Yesterday I received the nicest letter from a bookseller in LA. She said it had been a long time since she'd read a book that made her laugh out loud...she ordered several copies of Strange Neighbors and is already talking it up! Suddenly I DO feel like everything's coming my way, and I hope I'm in the right lane!


  1. Woohoo, congrats, Ash! Good luck with the movie producer!!!

  2. Congratulations! Best of luck with Hollywood!

    I was born and raised in Virginia. My mother was a Virginian, and my father was a Tennessean. Being from the Southeast, my Southern culture is quite varied from the Deep South. We do all say "y'all". Here are some other good ole Southernisms:

    Snap Granny's Garters (what a surprise)

    Jarred My Preserves (shook me up)

    Like Two Cats In A Sack (can't get along)

    Green As A Gourd (a real novice)

    Gully-Washer (torrential rain)

    gcwhiskas at aol dot com

  3. Congrats on the Hollywood interest!

    And my favorite Southern-ism is the "Bless her heart." Man, that can say soooooo much and really knife you in the back at times. LOL

  4. LOL! I love those, Virginia!!!


  5. Great post, and good luck in Hollywood!
    The one I hear most around here is "God love her/him," which usually follows something like, "He's/She's too stupid to live" or something of that nature. But being from Louisville, I'm one of the few people in the state of Indiana who says "y'all". Which, as far as I'm concerned, has the local word choice of "you-uns" beat all to hell and back.

  6. Well, I'm from Texas and have heard a lot of funny expressions but not all of these. Thanks for sharing!

  7. Oh man, this is great! My dad is from the Deep South, as in the Gulf of MS south, so I know how colorful the language can be! Thanks for a wonderful laugh before I head off to bed for my sleep. Sweet dreams to be sure. :)

  8. I did use "Bless her heart" in my book, Judi. It fell right into place there.

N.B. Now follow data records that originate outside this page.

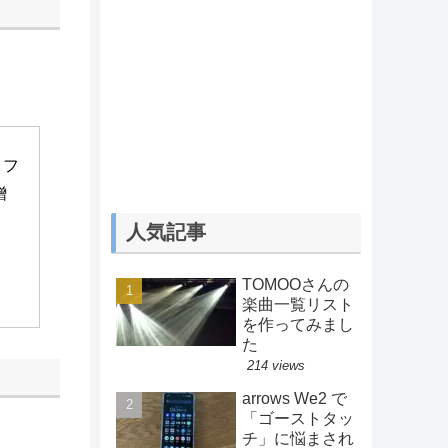
 フ
贈
人気記事
TOMOOさんの
楽曲一覧リスト
を作ってみまし
た
214 views
arrows We2 で
「ゴーストタッ
チ」に悩まされ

    I used to say it, meaning it in the nice way, until a friend who used to live in N. Carolina corrected me.

    Now I just say, "Bless you." Is that okay to say?


  9. I'm from North Carolina, born and bred. I've heard many of those expressions but had no idea some of them were specific to the South!

    For the WIP I'm collecting Southern medical terms.

    "Went into a decline" isn't used much any more , though old folks sometimes say it.

    "Fell out" means to have lost consciousness, though it can mean to have become weak as in "I bout fell out laughing."

    "Sinking spells" are fairly common and rarely serious among women, but a cause for alarm in a man.

    "Sweating like a pig." Pigs don't sweat, except when being roasted.

    "So pale, she looked like she'd been drinking Clorox."

    If anyone can think of other medial parlance peculiar to the South, let me know.

  10. Those are great, MM!

    I'm a nurse and know medical terminology, but didn't realize there was the Southern version. (grin) Well, maybe I've heard "She's feelin' poorly." But I like yours.


  11. Huge congrats on the great reviews and nice letter!

    One of my critique partners hails from rural south Georgia, while I'm a third-generation Oregon girl. Suffice it to say, it's sometimes like talking to someone from another planet, but the perspective we bring to each other's critiques is invaluable.


  12. Enjoyed the post and congratulations on the reviews. Keeping my fingers crossed for the Hollywood break. Being a "good ole Southern" girl myself, there are way too many phrases to share. Just remember to listen to Jeff Foxworthy (the guy knows his phrases). Loved all the ones you have here.

    Thoughts in Progress

  13. Some of those lines I'd never seen before - thanks for the laugh! Good luck with the movie deal!!

  14. Sorry I missed all of the fun yesterday--these are hilarious and great way to start the day!

  15. Congratulations on the success of your book, Ash! Wishing you many more sales!